Published in final edited form as: J Perinatol. 2008 Dec;28(Suppl 3):S67–S71. doi: 10.1038/jp.2008.158

Nitric oxide and beyond: new insights and therapies for pulmonary hypertension

RH Steinhorn 1
PMCID: PMC2739741  NIHMSID: NIHMS125554  PMID: 19057613

Abstract

Persistent pulmonary hypertension of the newborn (PPHN) contributes significantly to the morbidity and mortality associated with meconium aspiration syndrome. This review article discusses new insights into the vascular abnormalities that are associated with PPHN, including the recent recognition of the importance of oxidant stress in its pathogenesis. Recent data are presented showing that treatment with high oxygen concentrations may increase production of oxygen free radicals. The rationale for the use of inhaled nitric oxide, and strategies for enhancing nitric oxide signaling are discussed. Finally, the rationale for new treatment approaches is reviewed, including inhibition of cyclic guanosine monophosphate-specific phosphodiesterases and scavengers of reactive oxygen species.

Introduction

Neonatal respiratory failure affects 2% of all live births and is responsible for a substantial proportion of neonatal mortality. Although preterm infants are at higher risk of respiratory failure, term and near-term infants account for one-third of the cases.1 A better understanding of the pathophysiology of hypoxemic respiratory failure is needed to develop more specific and effective therapies. This review will focus on recent progress in our understanding of pulmonary hypertension, which is commonly associated with the severe respiratory failure that accompanies meconium aspiration syndrome (MAS).

Pathophysiology of PPHN

Shortly after birth, the fetus normally undergoes a rapid cardiopulmonary transition to meet the new demands of extrauterine life. However, if pulmonary vascular resistance does not fall, pulmonary blood flow cannot increase, and the result is hypoxemic respiratory failure or persistent pulmonary hypertension of the newborn (PPHN). The incidence of severe PPHN is estimated at 0.2% of live-born term infants. MAS is the most common cause of PPHN, and when present, it can contribute significantly to its morbidity and mortality. Newborns with hypoxemic respiratory failure and/or PPHN are at risk for numerous complications including death, neurological injury and other morbidities.

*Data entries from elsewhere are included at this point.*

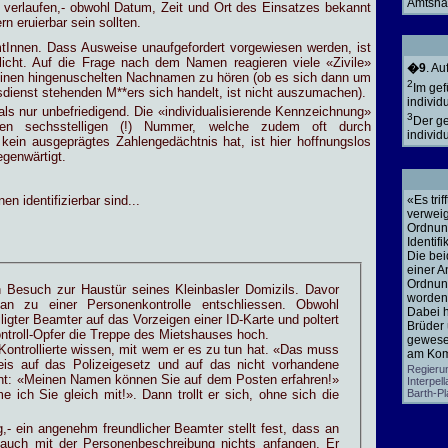
Amtsha
d verlaufen,- obwohl Datum, Zeit und Ort des Einsatzes bekannt
 eruierbar sein sollten.
eamtInnen. Dass Ausweise unaufgefordert vorgewiesen werden, ist
icht. Auf die Frage nach dem Namen reagieren viele «Zivile»
�9
. A
einen hingenuschelten Nachnamen zu hören (ob es sich dann um
2
Im gef
dienst stehenden M**ers sich handelt, ist nicht auszumachen).
individ
als nur unbefriedigend. Die «individualisierende Kennzeichnung»
3
Der ge
nen sechsstelligen (!) Nummer, welche zudem oft durch
individ
ein ausgeprägtes Zahlengedächtnis hat, ist hier hoffnungslos
egenwärtigt.
en identifizierbar sind...
«Es tri
verweig
Ordnung
Identif
Die bei
einer A
Ordnun
 Besuch zur Haustür seines Kleinbasler Domizils. Davor
worden
tan zu einer Personenkontrolle entschliessen. Obwohl
Dabei h
iligter Beamter auf das Vorzeigen einer ID-Karte und poltert
Brüder 
ntroll-Opfer die Treppe des Mietshauses hoch.
gewesen
r Kontrollierte wissen, mit wem er es zu tun hat. «Das muss
am Kom
eis auf das Polizeigesetz und auf das nicht vorhandene
Regieru
cht: «Meinen Namen können Sie auf dem Posten erfahren!»
Interpel
 ich Sie gleich mit!». Dann trollt er sich, ohne sich die
Barth-Pl
g,- ein angenehm freundlicher Beamter stellt fest, dass an
 auch mit der Personenbeschreibung nichts anfangen. Er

Persistent pulmonary hypertension of the newborn can generally be characterized as one of three types: (1) the abnormally constricted pulmonary vasculature due to lung parenchymal diseases, such as MAS, respiratory distress syndrome or pneumonia; (2) the lung with normal parenchyma and remodeled pulmonary vasculature, also known as idiopathic PPHN; or (3) the hypoplastic vasculature as seen in congenital diaphragmatic hernia. The most common cause of PPHN is MAS. Infants with MAS will typically fall into the first or second categories, and the most severe cases are probably affected by both parenchymal and vascular disease.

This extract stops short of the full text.